Of the existing validated regression-based models, the PAPS (Persistent Asthma Predictive Score)30 and PARS (Paediatric Asthma Risk Score)31 were considered the best performing models comparable with the CAPE and CAPP models, offering predictions in early life and at preschool age, respectively. The well-known Asthma Predictive Index was not replicable due to the absence of eosinophil data in the IOWBC. Similarly, PAPS was unable to be replicated as RAST tests were not performed in the IOWBC. However, data was available to replicate the PARS model (AUC IOWBC=0.77, MAAS 8YR=0.79, MAAS 11YR=0.76). In individuals with predictions available from both the CAPP and PARS models in the IOWBC CAPP test set (n=174), 32% of asthmatic children at age 10 were correctly reclassified as asthmatic by the CAPP model whilst only 5% of non-asthmatics were incorrectly reclassified as asthmatic compared to predictions made by the PARS model (Table 4). Prediction classifications made by the CAPP model remained superior compared to PARS upon validation in MAAS (Table E8).

View this table:
[Table 4](http://medrxiv.org/content/early/2021/04/06/2021.03.31.21254678/T4)

Table 4 
Reclassification table showing changes in prediction categorisation between the PARS and CAPP model

## DISCUSSION

### Summary of findings

Two models predicting school-age asthma at age 10 within a general population were developed using machine learning classification methods. The CAPE model uses a RBF SVM classifier and data from eight predictors to predict school-age asthma in early life.
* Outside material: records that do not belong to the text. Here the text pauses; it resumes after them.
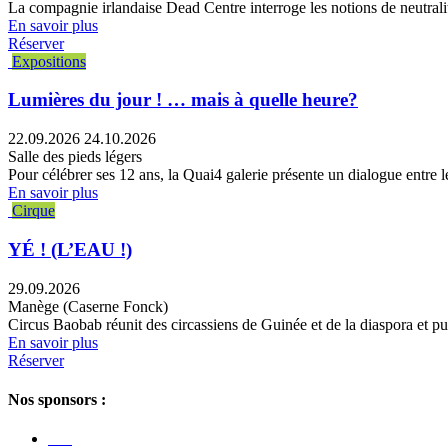
La compagnie irlandaise Dead Centre interroge les notions de neutralité
En savoir plus
Réserver
Expositions
Lumières du jour ! … mais à quelle heure?
22.09.2026
24.10.2026
Salle des pieds légers
Pour célébrer ses 12 ans, la Quai4 galerie présente un dialogue entre les
En savoir plus
Cirque
YÉ ! (L’EAU !)
29.09.2026
Manège (Caserne Fonck)
Circus Baobab réunit des circassiens de Guinée et de la diaspora et pu
En savoir plus
Réserver
Nos sponsors :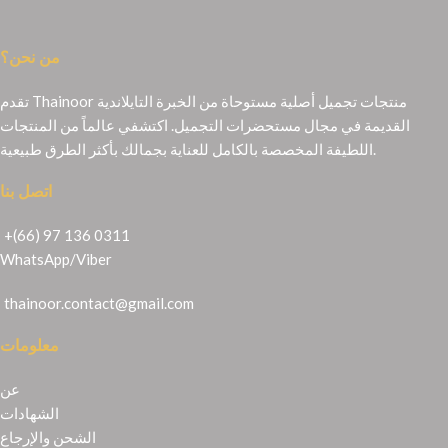
من نحن؟
تقدم Thainoor منتجات تجميل أصلية مستوحاة من الخبرة التايلاندية
القديمة في مجال مستحضرات التجميل. اكتشفي عالماً من المنتجات
اللطيفة المخصصة بالكامل للعناية بجمالك بأكثر الطرق طبيعية.
اتصل بنا
+(66) 97 136 0311
WhatsApp
/
Viber
thainoor.contact@gmail.com
معلومات
عن
الشهادات
الشحن والإرجاع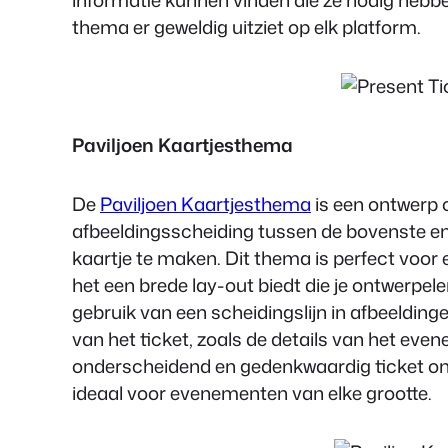
informatie kunnen vinden die ze nodig hebb
thema er geweldig uitziet op elk platform.
Paviljoen Kaartjesthema
De
Paviljoen Kaartjesthema
is een ontwerp o
afbeeldingsscheiding tussen de bovenste e
kaartje te maken. Dit thema is perfect voor
het een brede lay-out biedt die je ontwerpel
gebruik van een scheidingslijn in afbeelding
van het ticket, zoals de details van het ev
onderscheidend en gedenkwaardig ticket ont
ideaal voor evenementen van elke grootte.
The CAPP model uses a linear SVM classifier and information on twelve predictors available by age four. Both machine learning models offered superior predictive power and generalisability upon external validation compared to equivalent models developed using logistic regression methods as well as existing regression-based models. Whilst the primary prediction outcome was school-age asthma, both models demonstrated greater sensitivity in predicting individuals likely to experience persistent wheeze throughout childhood.

### Comparisons with Existing Models

To date, twenty-one regression-based prediction models have been developed for childhood asthma (reviewed in Kothalawala et al.7), of which only six have been externally validated. Using machine learning approaches, both the CAPE and CAPP models were able to surpass the performance of their respective benchmark models based on AUC (CAPE=0.71 vs PAPS=0.66; and CAPP=0.82 vs PARS=0.80). The CAPP model further outperformed all six validated regression-based models based on discrimination (Table E9).
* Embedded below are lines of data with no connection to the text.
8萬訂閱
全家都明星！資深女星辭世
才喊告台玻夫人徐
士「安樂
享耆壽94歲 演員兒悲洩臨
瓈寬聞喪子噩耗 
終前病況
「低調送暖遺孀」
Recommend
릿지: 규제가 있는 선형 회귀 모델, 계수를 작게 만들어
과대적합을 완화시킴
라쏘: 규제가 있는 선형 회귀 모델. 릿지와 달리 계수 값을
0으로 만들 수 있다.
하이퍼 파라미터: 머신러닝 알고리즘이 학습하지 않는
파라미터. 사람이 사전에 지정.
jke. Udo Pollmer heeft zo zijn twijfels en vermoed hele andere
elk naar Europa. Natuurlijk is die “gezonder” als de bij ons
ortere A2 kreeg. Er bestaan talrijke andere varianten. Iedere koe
Similar to the CAPE and CAPP models, most published asthma prediction models are very good at ruling out asthma rather than ruling in asthma, resulting partly from low power due to low asthma prevalence7. Even if existing models offer good PPV, this often degrades upon validation7. Arguably, the need for exploring novel methodologies for asthma prediction is to improve the ability to rule in asthma and improve model generalisability. Indeed, despite having similar asthma prevalence to existing studies, the machine learning-based CAPP model was able to offer a 30% improvement in sensitivity compared to the loose API (sensitivity: CAPP=0.72, API=0.42) and further 10% improvement in PPV compared to its benchmark model, PARS. Importantly, the CAPP machine learning model was more generalisable and able to retain its positive predictive power upon validation compared to its equivalent logistic regression model. Furthermore, direct comparison between the classifications made by the CAPP and PARS models highlighted the improved power for the CAPP model to correctly predict future asthmatics. The moderate but limited predictive power of the CAPE model compared to the CAPP model was unsurprising given the known difficulty of predicting childhood asthma in the first few years of life32.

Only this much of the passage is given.